Raking in more than $38 million for the city over its five-year lifespan, the Scotiabank-sponsored event is not without its financial pros. But at what cost? The long lineups at Yonge and Dundas are enough to drive anyone west.
Then again, an unbearably long line is an indication of something worth waiting for, right? In Huston-Herterich and Tinmouth’s “Wait Until You See This,” you don’t have to wait to enjoy the exhibit - you’re in it. The project consisted of people lining up in front of a curtain-clad door, flanked by bouncers, only to be escorted out the other side. The exhibit forced viewers to imagine the possibilities that lay behind the door – though most were too distracted by the giant, inflated clown heads crammed between two Yonge Street office buildings.
Unfortunately, with thousands of people flooding the streets – including over 100,000 tourists – an all-night TTC pass translates to ten bucks better spent on something to warm the frozen limbs - like a pint or two. In the same camp of many Toronto taxpayers, Alexandra McLaren of the Woodsworth Art Society felt, “Art became an arbitrary necessity to facilitate the night itself.”
For the lucky that manage to squeeze onto a westbound streetcar, the night became a bit brighter as the number of people and the quality of art assumed an inverse relationship. At Bloor and Lansdown, the Holy Oak Café was a work of art in itself. The independently produced installation transformed the café into a storybook cottage scene. Says organizer Sarah D’Angelo, “I wanted people to feel as though they were experiencing what it’s like to be interacting with art rather than merely observing it.”

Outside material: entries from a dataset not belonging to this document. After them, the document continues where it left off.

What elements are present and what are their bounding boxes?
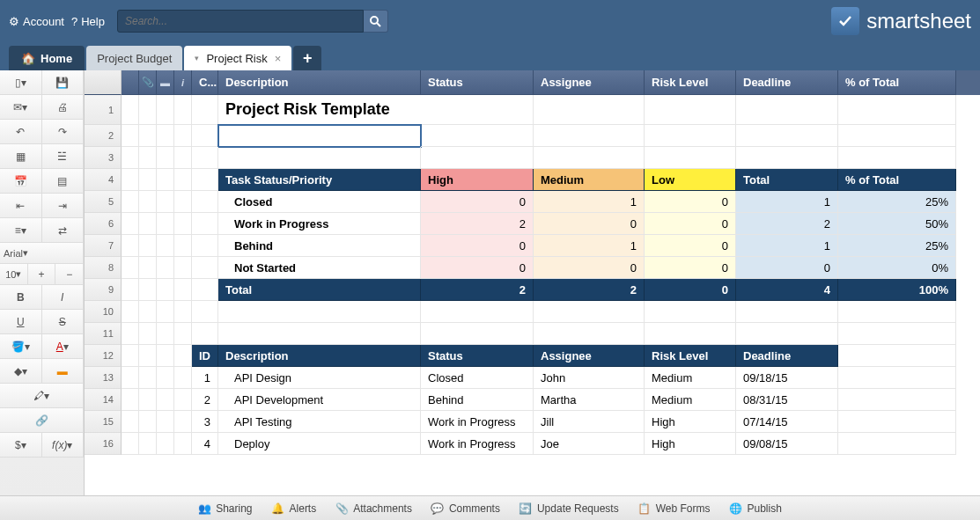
cell[interactable] <box>174 147 192 169</box>
cell[interactable] <box>174 433 192 455</box>
tab-project-budget[interactable]: Project Budget <box>86 46 182 70</box>
cell[interactable] <box>157 279 174 301</box>
search-button[interactable] <box>364 10 388 33</box>
cell[interactable] <box>157 323 174 345</box>
col-checkbox[interactable]: C... <box>192 70 218 95</box>
tasks-head-id[interactable]: ID <box>192 345 218 367</box>
cell[interactable] <box>736 95 838 125</box>
task-deadline[interactable]: 09/18/15 <box>736 367 838 389</box>
cell[interactable] <box>122 433 139 455</box>
font-select[interactable]: Arial ▾ <box>0 243 84 264</box>
cell[interactable] <box>192 147 218 169</box>
summary-total[interactable]: 1 <box>736 191 838 213</box>
row-num[interactable]: 10 <box>85 301 122 323</box>
strike-button[interactable]: S <box>42 310 85 334</box>
cell[interactable] <box>174 235 192 257</box>
cell[interactable] <box>838 389 956 411</box>
print-button[interactable]: 💾 <box>42 70 85 95</box>
cell[interactable] <box>122 301 139 323</box>
cell[interactable] <box>122 323 139 345</box>
summary-head-total[interactable]: Total <box>736 169 838 191</box>
cell[interactable] <box>218 147 421 169</box>
cell[interactable] <box>421 147 534 169</box>
summary-med[interactable]: 1 <box>534 191 645 213</box>
row-num[interactable]: 11 <box>85 323 122 345</box>
footer-updates[interactable]: 🔄Update Requests <box>519 502 619 515</box>
cell[interactable] <box>192 235 218 257</box>
task-id[interactable]: 2 <box>192 389 218 411</box>
cell[interactable] <box>736 301 838 323</box>
task-assignee[interactable]: Joe <box>534 433 645 455</box>
task-deadline[interactable]: 07/14/15 <box>736 411 838 433</box>
cell[interactable] <box>645 301 736 323</box>
summary-head-high[interactable]: High <box>421 169 534 191</box>
row-num[interactable]: 9 <box>85 279 122 301</box>
cell[interactable] <box>174 257 192 279</box>
summary-head-med[interactable]: Medium <box>534 169 645 191</box>
summary-head-task[interactable]: Task Status/Priority <box>218 169 421 191</box>
summary-total[interactable]: 0 <box>736 257 838 279</box>
cell[interactable] <box>139 323 157 345</box>
summary-total-label[interactable]: Total <box>218 279 421 301</box>
cell[interactable] <box>174 367 192 389</box>
cell[interactable] <box>838 345 956 367</box>
cell[interactable] <box>736 147 838 169</box>
home-button[interactable]: 🏠 Home <box>9 46 85 70</box>
summary-total-h[interactable]: 2 <box>421 279 534 301</box>
search-input[interactable] <box>117 10 364 33</box>
card-view-button[interactable]: ▤ <box>42 169 85 194</box>
cell[interactable] <box>139 433 157 455</box>
summary-label[interactable]: Behind <box>218 235 421 257</box>
cell[interactable] <box>192 191 218 213</box>
cell[interactable] <box>139 345 157 367</box>
row-num[interactable]: 15 <box>85 411 122 433</box>
cell[interactable] <box>139 213 157 235</box>
cell[interactable] <box>122 345 139 367</box>
cell[interactable] <box>122 147 139 169</box>
tasks-head-stat[interactable]: Status <box>421 345 534 367</box>
increase-button[interactable]: + <box>28 264 56 285</box>
cell[interactable] <box>421 125 534 147</box>
summary-total[interactable]: 1 <box>736 235 838 257</box>
comment-col[interactable]: ▬ <box>157 70 174 95</box>
close-icon[interactable]: × <box>275 52 282 65</box>
cell[interactable] <box>157 389 174 411</box>
task-risk[interactable]: High <box>645 433 736 455</box>
row-num[interactable]: 7 <box>85 235 122 257</box>
cell[interactable] <box>157 95 174 125</box>
cell[interactable] <box>174 323 192 345</box>
cell[interactable] <box>122 191 139 213</box>
task-assignee[interactable]: John <box>534 367 645 389</box>
cell[interactable] <box>139 95 157 125</box>
calendar-button[interactable]: 📅 <box>0 169 42 194</box>
cell[interactable] <box>534 301 645 323</box>
task-desc[interactable]: Deploy <box>218 433 421 455</box>
expand-col[interactable] <box>122 70 139 95</box>
cell[interactable] <box>192 257 218 279</box>
task-status[interactable]: Work in Progress <box>421 411 534 433</box>
cell[interactable] <box>192 169 218 191</box>
cell[interactable] <box>174 169 192 191</box>
currency-button[interactable]: $▾ <box>0 433 42 458</box>
selected-cell[interactable] <box>218 125 421 147</box>
row-num[interactable]: 14 <box>85 389 122 411</box>
gantt-view-button[interactable]: ☱ <box>42 144 85 169</box>
cell[interactable] <box>838 367 956 389</box>
footer-sharing[interactable]: 👥Sharing <box>198 502 252 515</box>
row-num[interactable]: 3 <box>85 147 122 169</box>
task-status[interactable]: Work in Progress <box>421 433 534 455</box>
sort-button[interactable]: ⇄ <box>42 218 85 243</box>
link-button[interactable]: 🔗 <box>0 408 84 433</box>
cell[interactable] <box>838 323 956 345</box>
row-num[interactable]: 13 <box>85 367 122 389</box>
cell[interactable] <box>157 411 174 433</box>
summary-med[interactable]: 0 <box>534 257 645 279</box>
cell[interactable] <box>139 411 157 433</box>
summary-low[interactable]: 0 <box>645 213 736 235</box>
col-percent[interactable]: % of Total <box>838 70 956 95</box>
cell[interactable] <box>534 323 645 345</box>
cell[interactable] <box>157 345 174 367</box>
summary-low[interactable]: 0 <box>645 191 736 213</box>
cell[interactable] <box>192 95 218 125</box>
cell[interactable] <box>174 301 192 323</box>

Are these “off-the-grid” exhibitions accessible to the averagely art-informed citizen? McLaren answers, “Art, and its 'meaning,' isn't always accessible, even to the most pretentious esoteric art snobs.” Still, how can art be brought to the people if the people don’t know where it is? Says D’Angelo, “like anything good you'll have to do some digging to know it's there.”
Though reluctant to use the term, D’Angelo sees Nuit Blanche as bringing art to the “905ers” because the rest of Toronto hardly needs it served to them. “Toronto is full of wonderful, thoughtful creations waiting to be digested. I just don't think Nuit Blanche can facilitate reaching that goal.” We’re kidding ourselves if we think we can consume culture in a span of twelve, often inebriated, hours.